Telus vice president Janet Yale said the merger would benefit consumers.

"First of all, the combined strength of a merged entity can't be underestimated in terms of the combined scale and the financial strength to continue to invest," she said.

Canada already has the cheapest rates for residential, business and mobile phone service among G7 countries. But Internet use is quickly changing the industry.

When it comes to the cost of high-speed Internet, Canada remains less expensive than the United States. And Canada also leads in the amount of per-capita use of high-speed Internet accounts, according to an Organization for Economic Co-operation and Development report from 2005.

An increasing number of Canadians are now making phone calls over the Internet, bypassing traditional phone companies like Bell or Telus.

"The high-speed Internet is absolutely causing huge problems for the traditional cash cow of long-distance (phone calls)," said analyst Karl Moore of McGill University.

Meanwhile, the Canada Pension Plan Investment Board, the Ontario Teachers Pension Plan Board and U.S. private equity firm Cerberus Capital Management are also among those interested in purchasing BCE.

The company has reportedly asked the three groups to submit offers before the Canada Day weekend.

Telus has touted the possible deal as a solution that would help BCE continue as a global leader while protecting a Canadian enterprise.

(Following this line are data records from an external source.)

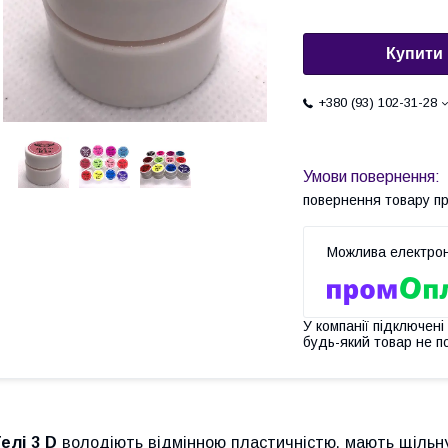
Купити
+380 (93) 102-31-28
повернення товару п
У компанії підключені
будь-який товар не п
Гелі 3 D
володіють відмінною пластичністю, мають щільну і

"Telus believes the combination of the two businesses would represent a compelling strategic and financial opportunity for all BCE and Telus stakeholders," Entwistle said in a press release.

Telus confirmed earlier this year it was reviewing options to boost the value of its shares, including a possible sale or merger.

BCE said Wednesday night it is in talks with Telus to "explore the possibility of a business combination."

Last week, federal Industry Minister Maxime Bernier acknowledged the government is aware of the fierce debate around whether Canada's mobile market lacks competition as industry players exchanged barbs over whether the country's main mobile companies -- BCE, Telus and Rogers Communications Inc. -- have already become too dominant.

Recent reports have suggested that Telus was unlikely to take part in the bidding unless Ottawa signalled that it would not block the merger.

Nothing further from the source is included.